I also want to make sure Mr. Stewart doesn’t show up again. He seemed adamant that she was his niece, but she looked nothing like the picture he showed us. Maybe the eyes, but that’s as far as any resemblance goes.

My eyes land on a sign on the side of the road, and before I realize it, I’m whipping the wheel to the right. I pull into the busy parking lot of a store and find a place to park. I have no idea what in the hell I’m doing, but I get out of the truck, lock it, and walk inside anyway. I stop just inside the doors, looking left then right before heading toward the women’s clothing section.

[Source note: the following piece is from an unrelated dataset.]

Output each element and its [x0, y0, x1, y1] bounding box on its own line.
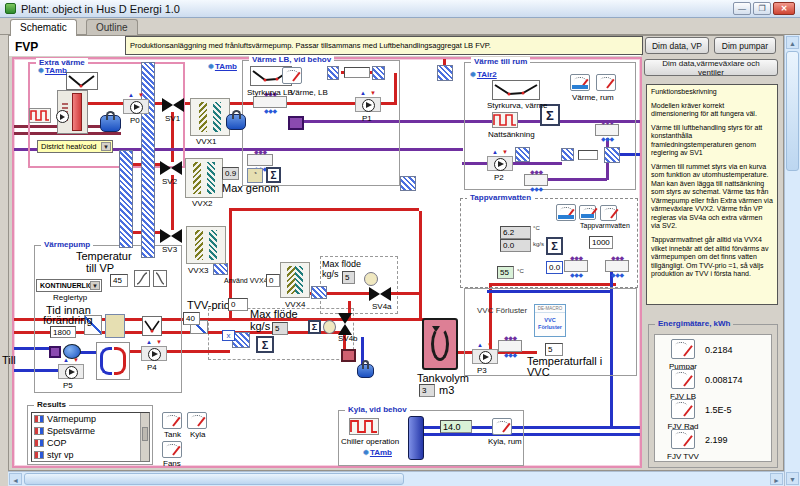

I walk past the bras and panties and head to the nightgowns. I know from experience how rough hospital gowns are, so maybe if I make her more comfortable, it’ll be easier to get something useful out of her.

I walk around, looking at all the different nightgowns. Why in the fuck do women need this many things to wear to bed? Why can’t there just be four or five options instead of the fifty I’ve looked at already. How in the fuck am I supposed to know what she would like to wear?